- **WHAT IS NEEDED**
The entire listing below is to be transcribed without a single slip.

- **DATA EXCERPTS**
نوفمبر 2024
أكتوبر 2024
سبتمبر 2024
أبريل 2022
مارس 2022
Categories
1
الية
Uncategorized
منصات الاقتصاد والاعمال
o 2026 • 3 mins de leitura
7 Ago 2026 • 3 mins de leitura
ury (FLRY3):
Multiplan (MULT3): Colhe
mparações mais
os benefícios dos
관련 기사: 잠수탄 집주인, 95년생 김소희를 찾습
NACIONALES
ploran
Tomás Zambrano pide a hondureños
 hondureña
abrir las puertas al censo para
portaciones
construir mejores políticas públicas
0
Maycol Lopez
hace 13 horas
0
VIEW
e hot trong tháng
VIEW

- **EXPECTED OUTPUT**
نوفمبر 2024
أكتوبر 2024
سبتمبر 2024
أبريل 2022
مارس 2022
Categories
1
الية
Uncategorized
منصات الاقتصاد والاعمال
o 2026 • 3 mins de leitura
7 Ago 2026 • 3 mins de leitura
ury (FLRY3):
Multiplan (MULT3): Colhe
mparações mais
os benefícios dos
관련 기사: 잠수탄 집주인, 95년생 김소희를 찾습
NACIONALES
ploran
Tomás Zambrano pide a hondureños
 hondureña
abrir las puertas al censo para
portaciones
construir mejores políticas públicas
0
Maycol Lopez
hace 13 horas
0
VIEW
e hot trong tháng
VIEW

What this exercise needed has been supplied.